Today’s mission was simple: take the Waypoint Router I bought yesterday at Interstellar Connect in the Emporium and see whether it could survive a proper field test in a dimension with unstable ground, non-human civic structures, and at least three forms of local weather that ignore gravity. The router is not mystical-looking at all, which makes it more suspicious. It is a neat black device about the size of a paperback novel, with a small screen, signal bars, and battery status. It contains an integrated dSIM connected to the Interstellar Connect network and, according to the technician, will attempt to speak whatever the local reality considers telecommunications: mobile towers, quantum relays, crystal resonance, enchanted ravens, psychic fungi, or, in one documented case, a synchronized choir of telepathic mushrooms.

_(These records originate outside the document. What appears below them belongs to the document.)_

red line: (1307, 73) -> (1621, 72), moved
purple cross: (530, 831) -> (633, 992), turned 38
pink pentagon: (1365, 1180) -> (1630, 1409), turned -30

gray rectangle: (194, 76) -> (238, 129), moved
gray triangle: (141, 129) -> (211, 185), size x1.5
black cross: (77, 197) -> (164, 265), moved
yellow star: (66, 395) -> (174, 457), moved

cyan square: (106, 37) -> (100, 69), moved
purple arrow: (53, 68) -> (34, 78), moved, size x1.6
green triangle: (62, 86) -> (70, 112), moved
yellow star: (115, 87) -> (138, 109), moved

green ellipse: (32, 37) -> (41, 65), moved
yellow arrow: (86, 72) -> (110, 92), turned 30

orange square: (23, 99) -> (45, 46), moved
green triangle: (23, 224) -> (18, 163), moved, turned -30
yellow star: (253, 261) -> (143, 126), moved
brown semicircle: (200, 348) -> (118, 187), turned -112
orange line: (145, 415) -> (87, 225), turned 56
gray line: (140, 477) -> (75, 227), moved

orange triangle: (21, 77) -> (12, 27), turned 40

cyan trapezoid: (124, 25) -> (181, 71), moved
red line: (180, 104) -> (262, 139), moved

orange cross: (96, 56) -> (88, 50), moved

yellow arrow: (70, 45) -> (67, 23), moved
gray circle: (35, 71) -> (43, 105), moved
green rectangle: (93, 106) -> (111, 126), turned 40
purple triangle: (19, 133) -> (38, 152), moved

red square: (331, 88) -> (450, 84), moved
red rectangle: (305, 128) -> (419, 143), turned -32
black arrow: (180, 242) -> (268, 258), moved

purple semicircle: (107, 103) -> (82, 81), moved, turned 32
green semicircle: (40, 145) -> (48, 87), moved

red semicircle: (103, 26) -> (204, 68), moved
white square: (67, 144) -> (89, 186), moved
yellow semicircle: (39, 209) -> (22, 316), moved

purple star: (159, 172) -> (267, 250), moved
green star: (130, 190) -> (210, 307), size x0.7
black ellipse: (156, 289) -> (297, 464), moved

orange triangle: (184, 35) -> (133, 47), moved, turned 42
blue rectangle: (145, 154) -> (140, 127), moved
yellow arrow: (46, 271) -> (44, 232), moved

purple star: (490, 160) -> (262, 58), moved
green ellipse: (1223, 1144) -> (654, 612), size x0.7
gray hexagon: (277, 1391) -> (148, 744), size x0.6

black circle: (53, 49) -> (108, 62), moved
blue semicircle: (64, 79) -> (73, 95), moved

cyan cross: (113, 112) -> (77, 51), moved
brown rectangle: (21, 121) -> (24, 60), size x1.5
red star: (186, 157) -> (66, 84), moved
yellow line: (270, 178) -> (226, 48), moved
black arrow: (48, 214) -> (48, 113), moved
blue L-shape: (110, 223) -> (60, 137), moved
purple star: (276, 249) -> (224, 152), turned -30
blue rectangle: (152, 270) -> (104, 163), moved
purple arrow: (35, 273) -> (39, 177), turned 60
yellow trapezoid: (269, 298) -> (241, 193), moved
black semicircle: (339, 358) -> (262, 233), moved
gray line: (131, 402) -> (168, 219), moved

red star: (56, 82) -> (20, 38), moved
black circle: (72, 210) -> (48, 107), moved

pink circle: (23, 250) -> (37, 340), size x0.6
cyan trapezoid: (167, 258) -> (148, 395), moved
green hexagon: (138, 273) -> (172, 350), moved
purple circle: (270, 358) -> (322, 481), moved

So far, it makes a pleasant little ticking sound when it knows where Lviv is, and a wet chewing sound when it does not.

This morning it made the ticking sound.

Good start.

Red Lawn

The Laminas device sent me there by the usual method: touch five random object icons, pretend this is a reasonable way to travel, and hope the universe is in a cooperative mood. Today’s sequence was a pineapple lamp, a cracked teacup, a left boot, a rubber duck, and a suspiciously confident spoon.

I appeared on a hillside covered in red grass.

Not autumn-red. Not rust-red. A bright, unapologetic red, like someone had painted every blade individually and then regretted nothing. The grass was about knee-high and reacted to shadows. When I stepped forward, my shadow touched it first, and the grass leaned away from the shadow before I arrived. This made walking feel like being announced by a very nervous carpet.

No humans here. Not extinct humans. Not hidden humans. No human architecture, no human trash, no human habit of putting ugly signs on beautiful places.

The dominant species appears to be the Tall Tusked Accountants.

That is not their official name. Their official name is a four-part clicking sound followed by what I can only describe as a sneeze through ceramic. They are tall, narrow creatures, about three meters high, with long forward-curving tusks, blue-gray skin, and six eyes arranged in two vertical columns. They wear woven shells as formal clothing and carry bundles of transparent leaves covered in numbers.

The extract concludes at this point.